Patterson, who was a special guest at the event, stated that, “eminent legal people have been advancing the argument that Jamaica ought not to leave the council before it has pursued the right of citizens to have access to His Majesty’s Privy Council, not for official appeals, but for redress”.
“It is a matter on which there is fundamental disagreement within the legal community. Out of respect, I am not going to speak to that view point, but I want to refute it by some very clear and specific grounds,” he warned.
He said that, at the moment, the Privy Council has issued new directions, which are reducing the scope of constitutional rights for individuals who believe they have the right to Appeal to the PC for leave to appeal decisions by the local courts.

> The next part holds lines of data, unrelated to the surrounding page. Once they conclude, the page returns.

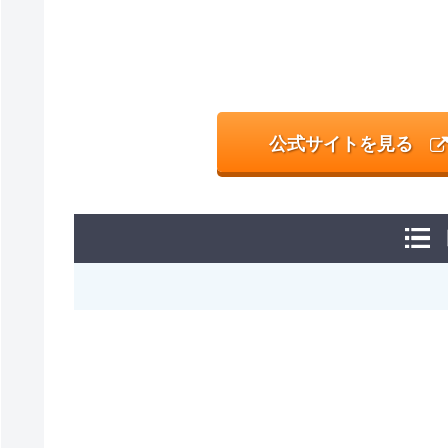
公式サイトを見る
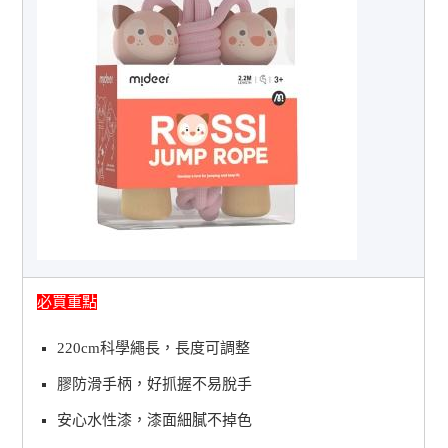
必買重點
220cm科學繩長，長度可調整
膠防滑手柄，好抓握不易脫手
安心水性漆，漆面細膩不掉色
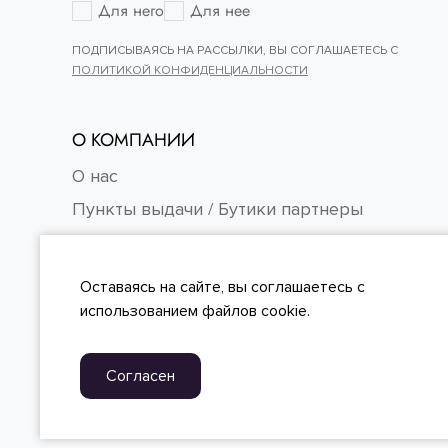
Для него
Для нее
ПОДПИСЫВАЯСЬ НА РАССЫЛКИ, ВЫ СОГЛАШАЕТЕСЬ С
ПОЛИТИКОЙ КОНФИДЕНЦИАЛЬНОСТИ
О КОМПАНИИ
О нас
Пункты выдачи / Бутики партнеры
Контакты
Карьера
Оставаясь на сайте, вы
соглашаетесь
с
FAQ
использованием файлов cookie.
Согласен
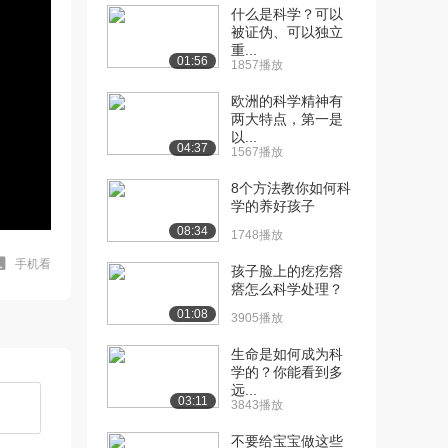
什么是科学？可以
被证伪、可以独立
重...
01:56
1857播放
欧洲的科学精神有
两大特点，第一是
以...
04:37
1567播放
8个方法教你如何科
学的养好孩子
08:34
1748播放
手机看
孩子脸上的疙疙瘩
瘩怎么科学处理？
01:08
3905播放
生命是如何成为科
学的？你能看到多
远...
03:11
3843播放
不要给宝宝做这些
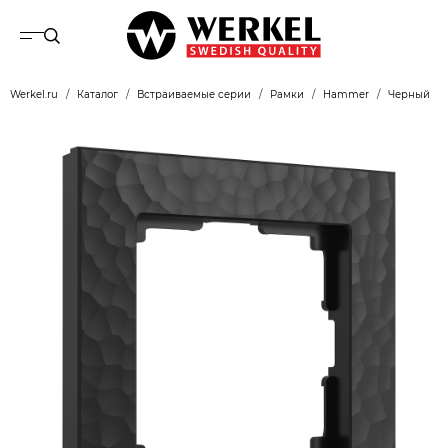
Werkel.ru
Каталог
Встраиваемые серии
Рамки
Hammer
Черный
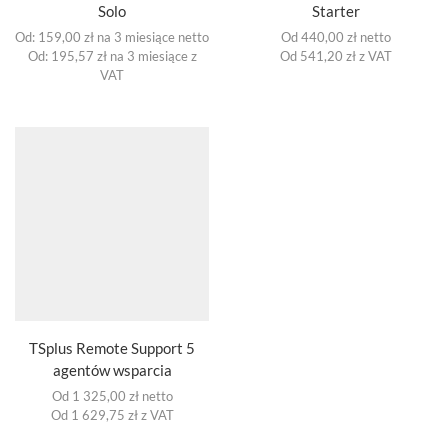
Solo
Starter
Od:
159,00
zł
na 3 miesiące
netto
Od 440,00 zł netto
Od: 195,57 zł na 3 miesiące z
Od 541,20 zł z VAT
VAT
TSplus Remote Support 5
agentów wsparcia
Od 1 325,00 zł netto
Od 1 629,75 zł z VAT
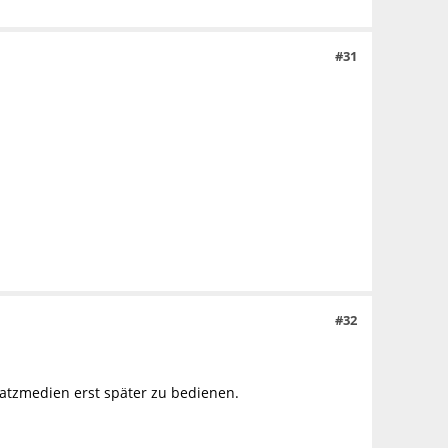
#31
#32
atzmedien erst später zu bedienen.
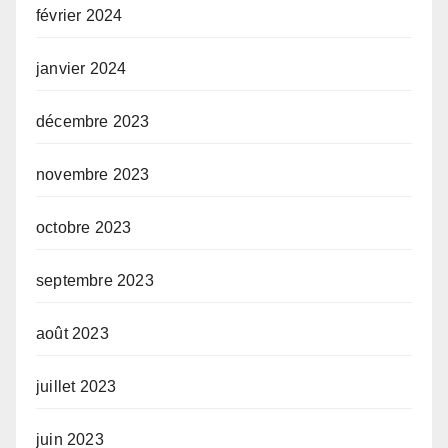
février 2024
janvier 2024
décembre 2023
novembre 2023
octobre 2023
septembre 2023
août 2023
juillet 2023
juin 2023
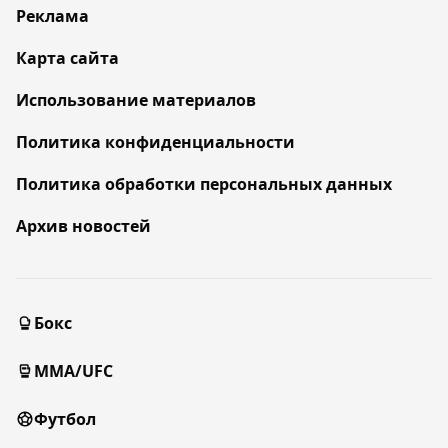
Реклама
Карта сайта
Использование материалов
Политика конфиденциальности
Политика обработки персональных данных
Архив новостей
Бокс
MMA/UFC
Футбол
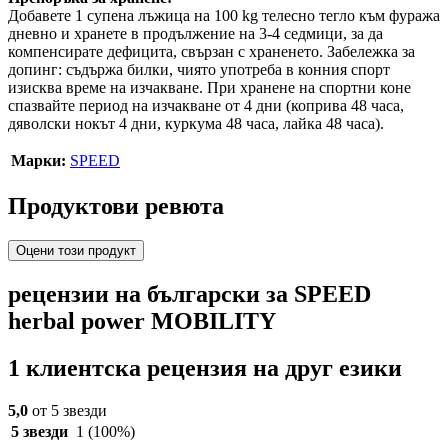
Добавете 1 супена лъжица на 100 kg телесно тегло към фуража
дневно и хранете в продължение на 3-4 седмици, за да
компенсирате дефицита, свързан с храненето. Забележка за
допинг: съдържа билки, чиято употреба в конния спорт
изисква време на изчакване. При хранене на спортни коне
спазвайте период на изчакване от 4 дни (коприва 48 часа,
дяволски нокът 4 дни, куркума 48 часа, лайка 48 часа).
Марки:
SPEED
Продуктови ревюта
Оцени този продукт
рецензии на български за SPEED
herbal power MOBILITY
1 клиентска рецензия на друг езики
5,0
от 5 звезди
5 звезди
1
(100%)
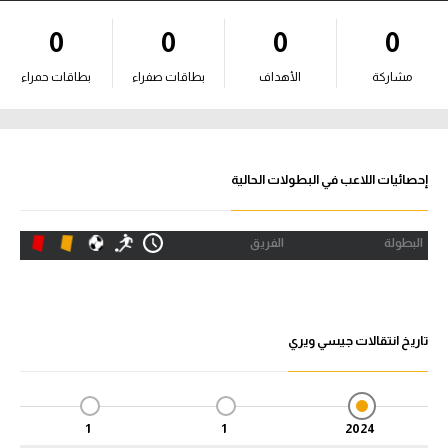
آراء حرة
0
0
0
0
ركن الألعاب
مشاركة
الأهداف
بطاقات صفراء
بطاقات حمراء
بطولات
أمريكا 2026
إحصائيات اللاعب في البطولات الحالية
الدوري المصري
البطولة
الفريق
الدوري الإنجليزي الممتاز
الدوري الإسباني
تاريخ انتقالات جيسي ويري
الدوري الإيطالي
الدوري الألماني
1
1
2024
الدوري الفرنسي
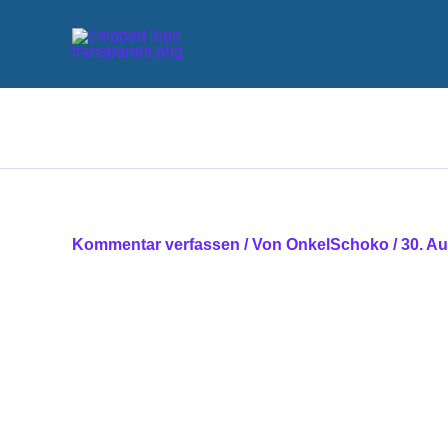
Zum
Inhalt
springen
Kommentar verfassen
/ Von
OnkelSchoko
/
30. A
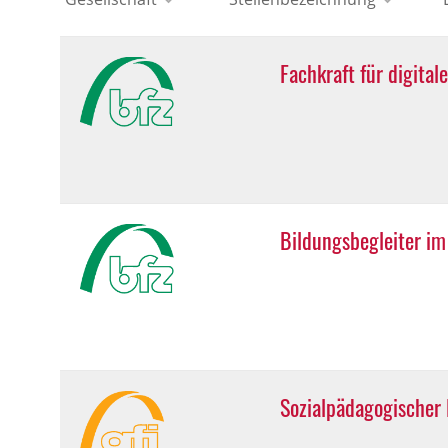
Fachkraft für digita
Bildungsbegleiter i
Sozialpädagogischer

“Out of respect, I am not going to speak to that view point, but I want to refute it by some very clear and specific grounds,” he stated.
But, Chair of the NCR, Laleta Davis-Mattis, told the launch that there is really no consensus on that particular legal approach” but that, in keeping with what Patterson had said, “we are actually in dialogue with the Attorney General’s Department on this particular path”.

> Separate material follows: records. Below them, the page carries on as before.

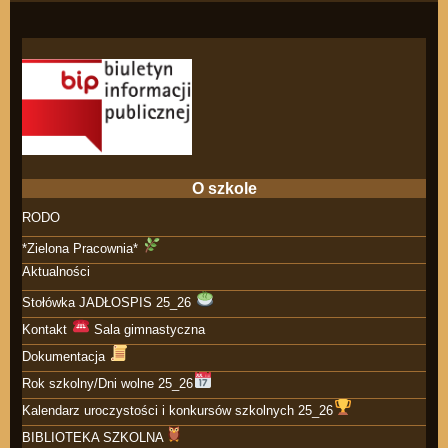
O szkole
RODO
*Zielona Pracownia*
Aktualności
Stołówka JADŁOSPIS 25_26
Kontakt
Sala gimnastyczna
Dokumentacja
Rok szkolny/Dni wolne 25_26
Kalendarz uroczystości i konkursów szkolnych 25_26
BIBLIOTEKA SZKOLNA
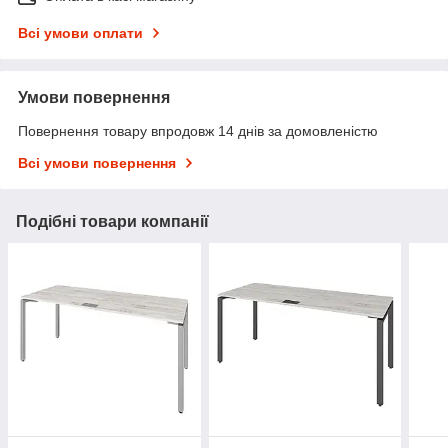
Всі умови оплати
Умови повернення
Повернення товару впродовж 14 днів за домовленістю
Всі умови повернення
Подібні товари компанії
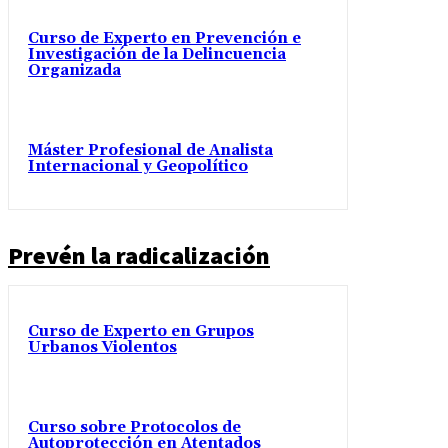
Curso de Experto en Prevención e
Investigación de la Delincuencia
Organizada
Máster Profesional de Analista
Internacional y Geopolítico
Prevén la radicalización
Curso de Experto en Grupos
Urbanos Violentos
Curso sobre Protocolos de
Autoprotección en Atentados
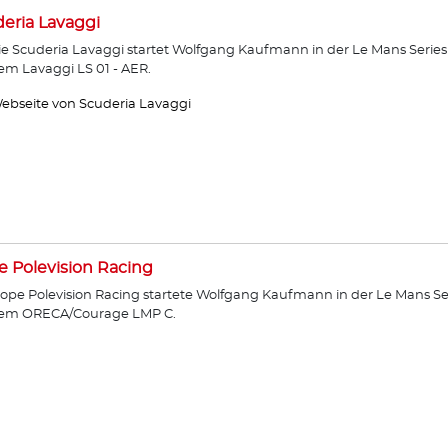
eria Lavaggi
ie Scuderia Lavaggi startet Wolfgang Kaufmann in der Le Mans Series
em Lavaggi LS 01 - AER.
ebseite von Scuderia Lavaggi
 Polevision Racing
ope Polevision Racing startete Wolfgang Kaufmann in der Le Mans Se
dem ORECA/Courage LMP C.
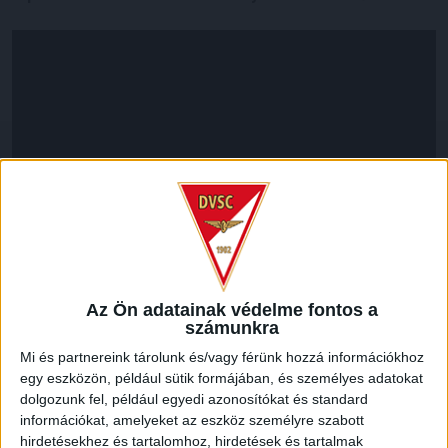
Az Ön adatainak védelme fontos a
LEGUTÓBBI HÍREK
számunkra
Mi és partnereink tárolunk és/vagy férünk hozzá információkhoz
egy eszközön, például sütik formájában, és személyes adatokat
VAJDA BOTOND
VASÁRNAP 100
:
dolgozunk fel, például egyedi azonosítókat és standard
SZÁZALÉKNÁL IS TÖBBET KELL BELEADNUNK
információkat, amelyeket az eszköz személyre szabott
hirdetésekhez és tartalomhoz, hirdetések és tartalmak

She recalled that about two years ago, “it was actually announced that Jamaica was embarking on a policy towards reparatory justice. That policy framework mirrors the Caribbean plan, in addition to the other elements we have incorporated in our own work,” she explained.
Davis-Mattis also noted that the issues raised by the NCR would involve: psychological damage; financial approach to reparations; seeking to answer questions, as to who will receive the funds; what is the funding model; and negotiating and aligning itself with the different areas within government, including agriculture, tourism, health, etcetera.
“The council, in forging the way forward and, as part of its proposed public consultation process, is geared toward addressing all of these particular areas,” she pointed out.
“So, the psychological damage is very important, as part of the framework. In fact the council has also embarked on what we have dubbed, our own internal reparatory justice programme; and the philosophy behind that is grounded in the fact that we, ourselves, to some extent, have perpetuated some of the injustices that have been inflicted on us, and that we ourselves have a responsibility towards repair,” she noted.
The NCR Chair informed the launch that the government’s approach to reparatory justice in Jamaica is bipartisan and consensual and, therefore, there is a lot of work to do.
The NCR has stated that Jamaica would be due at least 2.3 trillion pounds (approximately J$416.3 trillion) from any slavery reparations compensation paid by Britain to the region. That figure is based on Jamaica’s 20.64 percent of the 7.5 trillion calculated by British theologian, Dr Robert Beckford, as being owed by Britain to its former colonies.